### What is required
Would you please repeat exactly the lines from the one containing "Look at this" to the end of the records, both included, and leave out the rest?

##### Information given #####

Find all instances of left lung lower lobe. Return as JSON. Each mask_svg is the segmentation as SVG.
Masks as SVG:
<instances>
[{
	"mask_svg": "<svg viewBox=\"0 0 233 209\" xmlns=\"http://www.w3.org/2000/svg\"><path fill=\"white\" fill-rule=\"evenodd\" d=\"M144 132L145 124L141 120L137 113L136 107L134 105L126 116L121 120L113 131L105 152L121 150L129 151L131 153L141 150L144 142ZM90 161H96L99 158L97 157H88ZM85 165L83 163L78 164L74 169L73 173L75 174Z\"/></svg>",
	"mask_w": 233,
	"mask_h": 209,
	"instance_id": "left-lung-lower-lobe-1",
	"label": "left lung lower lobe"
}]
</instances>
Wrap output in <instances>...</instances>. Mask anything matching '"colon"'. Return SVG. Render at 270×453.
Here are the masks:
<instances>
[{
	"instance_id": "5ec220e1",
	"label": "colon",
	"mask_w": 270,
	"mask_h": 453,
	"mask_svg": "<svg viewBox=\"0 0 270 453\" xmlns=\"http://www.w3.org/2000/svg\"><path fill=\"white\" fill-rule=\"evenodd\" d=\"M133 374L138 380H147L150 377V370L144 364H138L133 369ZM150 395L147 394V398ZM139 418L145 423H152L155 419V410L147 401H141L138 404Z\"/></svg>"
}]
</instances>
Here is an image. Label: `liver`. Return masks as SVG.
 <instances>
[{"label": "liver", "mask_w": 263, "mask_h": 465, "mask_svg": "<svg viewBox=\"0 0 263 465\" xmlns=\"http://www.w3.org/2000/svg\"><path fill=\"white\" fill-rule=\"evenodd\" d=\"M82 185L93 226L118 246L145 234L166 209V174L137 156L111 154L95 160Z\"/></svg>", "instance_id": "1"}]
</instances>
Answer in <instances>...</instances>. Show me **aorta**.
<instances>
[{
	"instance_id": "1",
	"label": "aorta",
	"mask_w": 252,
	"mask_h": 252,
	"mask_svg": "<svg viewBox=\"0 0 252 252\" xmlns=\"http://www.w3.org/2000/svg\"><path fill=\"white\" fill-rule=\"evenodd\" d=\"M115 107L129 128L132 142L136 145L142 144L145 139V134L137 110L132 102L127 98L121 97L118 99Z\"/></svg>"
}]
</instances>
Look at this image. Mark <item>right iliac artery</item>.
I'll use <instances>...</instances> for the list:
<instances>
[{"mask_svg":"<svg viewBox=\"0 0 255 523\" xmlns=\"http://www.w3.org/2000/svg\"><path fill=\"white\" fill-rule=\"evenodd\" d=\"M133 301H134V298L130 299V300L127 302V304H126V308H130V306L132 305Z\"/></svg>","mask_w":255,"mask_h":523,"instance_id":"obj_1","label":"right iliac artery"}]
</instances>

#####

### Worked solution
Look at this image. Mark <item>right iliac artery</item>.
I'll use <instances>...</instances> for the list:
<instances>
[{"mask_svg":"<svg viewBox=\"0 0 255 523\" xmlns=\"http://www.w3.org/2000/svg\"><path fill=\"white\" fill-rule=\"evenodd\" d=\"M133 301H134V298L130 299V300L127 302V304H126V308H130V306L132 305Z\"/></svg>","mask_w":255,"mask_h":523,"instance_id":"obj_1","label":"right iliac artery"}]
</instances>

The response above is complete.